During the 5th Science, Technology, and Innovation Basic Plan, the Japanese government proposed a novel societal concept -Society 5.0- that promoted a healthcare system characterized by its capability to provide unintrusive, predictive, longitudinal care through the integration of cyber and physical space.
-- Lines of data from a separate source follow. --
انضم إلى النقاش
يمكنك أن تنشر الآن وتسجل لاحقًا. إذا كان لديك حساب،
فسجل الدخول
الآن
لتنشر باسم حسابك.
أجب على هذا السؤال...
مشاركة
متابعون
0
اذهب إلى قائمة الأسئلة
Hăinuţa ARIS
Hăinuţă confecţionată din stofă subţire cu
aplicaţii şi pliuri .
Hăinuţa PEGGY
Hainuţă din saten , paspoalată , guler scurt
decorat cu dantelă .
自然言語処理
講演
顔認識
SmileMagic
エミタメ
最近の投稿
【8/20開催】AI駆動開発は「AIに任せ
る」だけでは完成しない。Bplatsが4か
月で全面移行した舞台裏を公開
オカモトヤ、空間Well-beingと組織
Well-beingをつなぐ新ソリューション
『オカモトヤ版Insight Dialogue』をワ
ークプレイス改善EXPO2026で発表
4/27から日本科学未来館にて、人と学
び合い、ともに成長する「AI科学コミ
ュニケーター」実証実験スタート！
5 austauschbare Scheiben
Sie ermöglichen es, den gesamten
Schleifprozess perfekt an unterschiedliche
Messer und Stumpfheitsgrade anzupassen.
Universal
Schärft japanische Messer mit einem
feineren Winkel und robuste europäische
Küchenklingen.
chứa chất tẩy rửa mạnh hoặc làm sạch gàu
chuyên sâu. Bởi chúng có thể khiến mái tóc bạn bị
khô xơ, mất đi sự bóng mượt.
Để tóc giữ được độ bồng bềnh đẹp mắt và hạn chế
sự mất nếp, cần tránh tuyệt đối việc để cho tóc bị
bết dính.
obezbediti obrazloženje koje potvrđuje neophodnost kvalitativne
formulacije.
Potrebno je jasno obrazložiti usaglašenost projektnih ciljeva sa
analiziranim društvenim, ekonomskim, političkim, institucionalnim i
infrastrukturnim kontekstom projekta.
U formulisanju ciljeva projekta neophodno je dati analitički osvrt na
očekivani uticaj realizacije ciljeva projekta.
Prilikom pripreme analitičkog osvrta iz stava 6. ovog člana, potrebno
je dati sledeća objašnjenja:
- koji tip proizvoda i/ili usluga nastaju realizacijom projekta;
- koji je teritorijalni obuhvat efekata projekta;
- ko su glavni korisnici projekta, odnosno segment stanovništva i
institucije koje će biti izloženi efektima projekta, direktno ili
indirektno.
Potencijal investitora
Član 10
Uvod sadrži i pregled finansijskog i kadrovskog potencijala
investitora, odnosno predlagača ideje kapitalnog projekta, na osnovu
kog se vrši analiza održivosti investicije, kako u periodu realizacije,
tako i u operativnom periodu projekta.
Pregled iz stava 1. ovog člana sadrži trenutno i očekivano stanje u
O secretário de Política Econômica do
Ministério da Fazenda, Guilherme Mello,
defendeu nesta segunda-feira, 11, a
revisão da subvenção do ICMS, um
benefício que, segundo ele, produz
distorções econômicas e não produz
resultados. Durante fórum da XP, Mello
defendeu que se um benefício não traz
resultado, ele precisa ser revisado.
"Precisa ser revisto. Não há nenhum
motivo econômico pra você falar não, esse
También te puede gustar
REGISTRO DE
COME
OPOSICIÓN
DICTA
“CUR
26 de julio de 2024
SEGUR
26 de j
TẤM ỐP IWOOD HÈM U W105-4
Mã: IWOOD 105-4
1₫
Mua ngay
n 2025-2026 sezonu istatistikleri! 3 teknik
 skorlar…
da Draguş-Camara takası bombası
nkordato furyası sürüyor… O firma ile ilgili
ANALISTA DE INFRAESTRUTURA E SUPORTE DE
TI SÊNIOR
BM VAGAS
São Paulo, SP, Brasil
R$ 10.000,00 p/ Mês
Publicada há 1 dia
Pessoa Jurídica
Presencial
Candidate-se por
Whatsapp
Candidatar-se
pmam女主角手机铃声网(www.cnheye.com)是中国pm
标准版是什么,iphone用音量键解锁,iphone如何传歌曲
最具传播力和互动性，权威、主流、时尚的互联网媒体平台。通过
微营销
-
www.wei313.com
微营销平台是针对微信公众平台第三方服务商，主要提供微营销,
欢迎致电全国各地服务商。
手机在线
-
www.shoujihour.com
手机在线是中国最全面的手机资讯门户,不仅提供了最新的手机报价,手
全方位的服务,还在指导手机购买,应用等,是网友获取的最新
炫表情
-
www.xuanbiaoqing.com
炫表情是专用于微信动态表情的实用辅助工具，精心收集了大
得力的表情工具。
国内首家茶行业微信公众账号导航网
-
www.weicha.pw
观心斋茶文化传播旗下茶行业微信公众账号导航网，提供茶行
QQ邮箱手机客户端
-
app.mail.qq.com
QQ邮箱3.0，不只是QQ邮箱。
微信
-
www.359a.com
The role of Society 5.0 in managing our quality of vision will become more important in the modern digitalized and aging society, both of which are known risk factors for developing dry eye. Dry eye is the most common ocular surface disease encountered in Japan with symptoms including increased dryness, eye discomfort, and decreased visual acuity. Owing to its complexity, implementation of P4 (predictive, preventive, personalized, participatory) medicine in managing dry eye requires a comprehensive understanding of its pathology, as well as a strategy to visualize and stratify its risk factors. Using DryEyeRhythm®, a mobile health (mHealth) smartphone software (app), we established a route to collect holistic medical big data on dry eye, such as the subjective symptoms and lifestyle data for each individual. The studies to date aided in determining the risk factors for severe dry eye, the association between major depressive disorder and dry eye exacerbation, eye drop treatment adherence, app-based stratification algorithms based on symptomology, blink detection biosensoring as a dry eye-related digital phenotype, and effectiveness of app-based dry eye diagnosis support compared to traditional methods. These results contribute to elucidating disease pathophysiology and promoting preventive and effective measures to counteract dry eye through mHealth.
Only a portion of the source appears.